Only one major country suffered a bigger tax rise than Britain last year

Jeremy Hunt - Zuma Press/Alamy Live News
Jeremy Hunt - Zuma Press/Alamy Live News

Britain's tax burden rose faster than France, the US, Italy and even several Nordic states last year as high earners were forced to hand more of their wages to the taxman, new analysis shows.

Taxes as a share of the economy rose by 1.4 percentage points to 33.5pc in 2021, according to the Organisation for Economic Co-operation and Development (OECD).

That was the biggest rise among G7 economies apart from Germany and was also a bigger increase than seen in Sweden, Finland and Denmark, which are traditionally high tax countries.
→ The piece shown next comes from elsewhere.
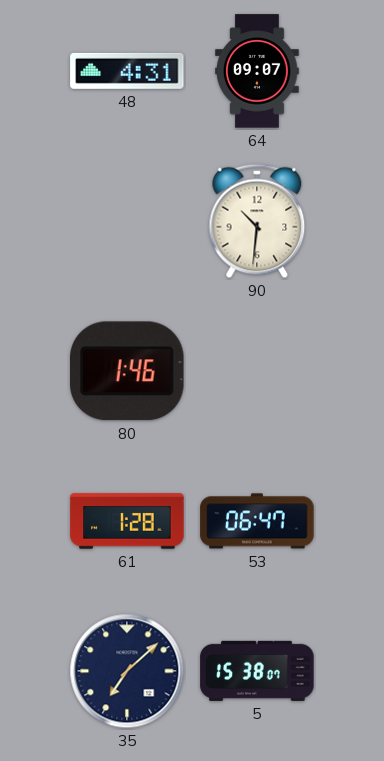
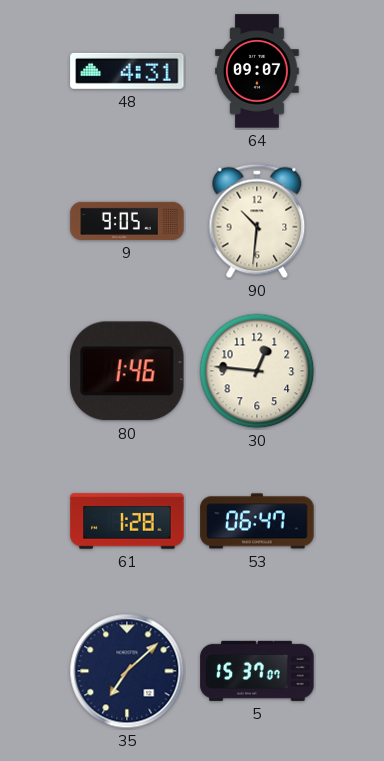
9: none -> 9:05
30: none -> 12:46
5: 15:38 -> 15:37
Britain's tax burden is now at its highest since 1988, the OECD said. The figures do not take into account Jeremy Hunt's decision to increase taxes for workers and businesses in the Autumn Statement to help pay for a bigger welfare state.

The Office for Budget Responsibility (OBR), the Government's tax and spending watchdog, has warned that the Chancellor's increases will push taxes to rates not seen since the Second World War when measured against the size of economic output.

While the UK's overall tax burden remains well below its European counterparts – France's tax-to-GDP ratio currently stands at 45.1pc and Italy's stood at 43.3pc in 2021 – the burden is expected to remain near record levels well into the next decade.

The OECD said the rise in Britain last year was partly driven by a 0.8 percentage point increase in revenues from personal income taxes, as fiscal drag saw more people pulled into higher tax brackets.

The OBR has previously noted that “almost all the rise” in personal tax revenues between April and December last year was driven by an increase in revenues from the 3.6 million taxpayers who pay either the higher 40p or top 45p rate of tax.

The increase in tax revenues from these employees last year accounted for half the growth in receipts, according to the OBR.

Around 3.3 million employees – or just over 10pc of the total workforce – paid the higher tax rate last year.

Britain’s tax burden has risen yet again since the period looked at by the OECD. The Chancellor targeted higher earners in the Autumn Statement, reducing the threshold at which the 45p is paid from £150,000 to £125,140. This will drag more people into the highest rate of tax and will mean these higher earners pay around £1,200 a year more in tax.

Tax burdens across the OECD also rose sharply. It said the average tax-to-GDP ratio rose by 0.6 percentage points in 2021, to 34.1pc. This represents the second-strongest year-on-year increase since 1990.